Num sábado de maio, em Lisboa, uma capital europeia, fecham ruas e avenidas ao trânsito e fecham-se as estações de metro no centro da cidade. Ninguém passa entre o Saldanha e os Restauradores, nem de carro, nem de autocarro, nem de táxi, nem de uber, nem de metro. Só a pé e já é uma sorte (entre as barreiras policiais).
Num sábado de maio, em Lisboa, uma capital europeia, fecham lojas, cafés e restaurantes, quiosques e farmácias. Todos os estabelecimentos comerciais são impedidos de trabalhar, de fazer negócio, num dos dias de maior afluência e não há onde ir comprar uma garrafa de água sequer. Entre o Saldanha e os Restauradores, está tudo fechado e não é sequer como se fosse domingo, é como se fosse o apagão, o apagão da bola.
Entro na estação de Entre Campos rumo ao Chiado, desavisada. Não há aviso aos utentes de que até a circulação subterrânea está interrompida. Pago bilhete, entro numa carruagem cheia, que ao chegar a Picoas abre as portas, mais uma vez sem aviso, e são os passageiros que (pelo tempo que passa) se apercebem que o metropolitano não vai andar mais. Na estação não há ninguém a prestar esclarecimentos. Saímos todos para a rua sem saber que, a partir dali, estamos por nossa conta, mesmo tendo pago bilhete. Simplesmente não há transportes. Não há ligações a outras linhas, a autocarros, barcos ou comboios e, para apanhá-los, há que ir a pé, mesmo que seja longe.
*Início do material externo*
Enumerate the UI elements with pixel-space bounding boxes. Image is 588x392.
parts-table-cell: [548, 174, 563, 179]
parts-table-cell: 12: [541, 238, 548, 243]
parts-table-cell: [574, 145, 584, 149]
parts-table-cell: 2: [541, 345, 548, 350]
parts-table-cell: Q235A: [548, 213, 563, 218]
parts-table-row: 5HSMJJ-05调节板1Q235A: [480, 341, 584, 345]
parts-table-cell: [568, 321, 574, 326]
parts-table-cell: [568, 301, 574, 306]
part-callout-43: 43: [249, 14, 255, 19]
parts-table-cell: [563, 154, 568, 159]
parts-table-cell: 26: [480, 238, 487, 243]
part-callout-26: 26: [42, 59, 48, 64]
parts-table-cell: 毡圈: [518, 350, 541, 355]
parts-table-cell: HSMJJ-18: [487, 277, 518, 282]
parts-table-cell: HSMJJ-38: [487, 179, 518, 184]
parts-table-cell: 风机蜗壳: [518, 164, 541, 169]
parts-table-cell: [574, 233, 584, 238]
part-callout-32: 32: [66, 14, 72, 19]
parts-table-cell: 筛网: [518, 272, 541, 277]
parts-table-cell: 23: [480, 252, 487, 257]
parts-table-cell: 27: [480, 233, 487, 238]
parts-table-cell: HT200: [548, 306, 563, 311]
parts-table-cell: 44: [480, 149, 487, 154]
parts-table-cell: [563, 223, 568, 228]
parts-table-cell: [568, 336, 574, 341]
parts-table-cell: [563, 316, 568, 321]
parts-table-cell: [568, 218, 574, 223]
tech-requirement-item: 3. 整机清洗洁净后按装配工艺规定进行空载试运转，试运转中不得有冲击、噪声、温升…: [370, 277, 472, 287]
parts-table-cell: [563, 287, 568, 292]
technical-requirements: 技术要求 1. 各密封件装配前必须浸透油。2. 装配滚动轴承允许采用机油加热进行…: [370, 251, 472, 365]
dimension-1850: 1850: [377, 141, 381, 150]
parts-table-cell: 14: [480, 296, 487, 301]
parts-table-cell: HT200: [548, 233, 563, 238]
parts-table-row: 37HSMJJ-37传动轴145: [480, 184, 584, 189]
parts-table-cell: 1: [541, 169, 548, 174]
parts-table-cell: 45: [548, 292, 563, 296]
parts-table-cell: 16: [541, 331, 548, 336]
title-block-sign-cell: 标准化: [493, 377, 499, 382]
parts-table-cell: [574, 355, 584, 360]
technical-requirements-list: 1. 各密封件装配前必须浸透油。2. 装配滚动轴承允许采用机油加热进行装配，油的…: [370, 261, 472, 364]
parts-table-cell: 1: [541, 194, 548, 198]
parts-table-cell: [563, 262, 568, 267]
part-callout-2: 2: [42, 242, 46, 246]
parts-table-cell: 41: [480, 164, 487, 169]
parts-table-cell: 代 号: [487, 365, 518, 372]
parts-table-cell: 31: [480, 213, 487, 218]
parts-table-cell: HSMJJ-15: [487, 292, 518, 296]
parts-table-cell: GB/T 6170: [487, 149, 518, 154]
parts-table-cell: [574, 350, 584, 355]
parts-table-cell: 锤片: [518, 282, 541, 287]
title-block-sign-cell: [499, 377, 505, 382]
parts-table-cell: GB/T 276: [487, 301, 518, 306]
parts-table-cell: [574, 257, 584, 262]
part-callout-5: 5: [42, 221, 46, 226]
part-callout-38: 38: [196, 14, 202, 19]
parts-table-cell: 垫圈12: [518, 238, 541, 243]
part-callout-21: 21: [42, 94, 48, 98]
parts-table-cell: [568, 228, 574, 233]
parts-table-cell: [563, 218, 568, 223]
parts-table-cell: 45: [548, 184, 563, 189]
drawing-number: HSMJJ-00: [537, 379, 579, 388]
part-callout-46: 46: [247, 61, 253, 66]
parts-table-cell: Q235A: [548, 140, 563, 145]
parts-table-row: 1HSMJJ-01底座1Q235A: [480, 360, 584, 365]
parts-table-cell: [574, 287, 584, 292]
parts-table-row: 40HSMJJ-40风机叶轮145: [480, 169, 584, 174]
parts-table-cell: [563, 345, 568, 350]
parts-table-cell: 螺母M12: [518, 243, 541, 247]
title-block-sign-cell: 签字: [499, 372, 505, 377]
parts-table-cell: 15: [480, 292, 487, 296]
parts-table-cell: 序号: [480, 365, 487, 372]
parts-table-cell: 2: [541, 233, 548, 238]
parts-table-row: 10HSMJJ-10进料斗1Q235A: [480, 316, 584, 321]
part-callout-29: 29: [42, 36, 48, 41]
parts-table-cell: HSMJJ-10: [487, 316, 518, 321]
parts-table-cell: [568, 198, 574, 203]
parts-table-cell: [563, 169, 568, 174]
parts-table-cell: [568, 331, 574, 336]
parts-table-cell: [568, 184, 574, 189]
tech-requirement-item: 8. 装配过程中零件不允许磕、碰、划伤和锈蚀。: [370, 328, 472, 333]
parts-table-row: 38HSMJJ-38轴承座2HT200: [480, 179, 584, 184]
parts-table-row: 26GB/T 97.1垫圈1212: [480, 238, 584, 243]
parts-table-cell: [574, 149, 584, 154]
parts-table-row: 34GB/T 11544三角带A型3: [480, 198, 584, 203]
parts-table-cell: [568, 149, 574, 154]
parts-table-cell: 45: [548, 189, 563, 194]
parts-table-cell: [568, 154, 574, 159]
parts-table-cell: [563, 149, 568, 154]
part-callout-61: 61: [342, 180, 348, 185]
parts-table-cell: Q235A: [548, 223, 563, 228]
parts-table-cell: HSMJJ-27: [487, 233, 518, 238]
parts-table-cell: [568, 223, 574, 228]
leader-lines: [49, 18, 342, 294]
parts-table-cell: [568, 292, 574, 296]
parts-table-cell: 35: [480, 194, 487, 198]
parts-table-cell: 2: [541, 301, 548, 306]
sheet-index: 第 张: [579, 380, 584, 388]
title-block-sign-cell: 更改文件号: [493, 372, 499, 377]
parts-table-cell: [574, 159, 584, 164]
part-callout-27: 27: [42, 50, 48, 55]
Dizem que são medidas de segurança por causa do derby. Lisboa, uma capital europeia, tem uma autarquia que impede que a circulação dos cidadãos se faça normalmente, assim como obriga ao fecho de todos os estabelecimentos comerciais num raio de quilómetros, por causa de um jogo de futebol. Toda a gente parece achar normal que a possibilidade de haver um vencedor do campeonato e, portanto, eventuais festejos, acarrete violência nas ruas, ao ponto de ser necessário parar a economia da cidade, os transportes públicos e o direito à livre circulação de pessoas.
O mais espantoso é que não é só no final do jogo, confirmando-se que haverá celebrações de vitória, é muitas horas antes do início da partida. Claro que ninguém indemnizará os negócios que ficaram fechados desde a hora de almoço de sábado, mesmo havendo empate no fim. Ninguém compensará os que ficaram impedidos de trabalhar, de circular e sem acesso a transportes públicos durante toda a tarde de sábado. Mas também ninguém parece importar-se com isso, porque a cegueira pelo futebol é grande, a violência que lhe está associada é normalizada e viva “nossa senhora da bola”!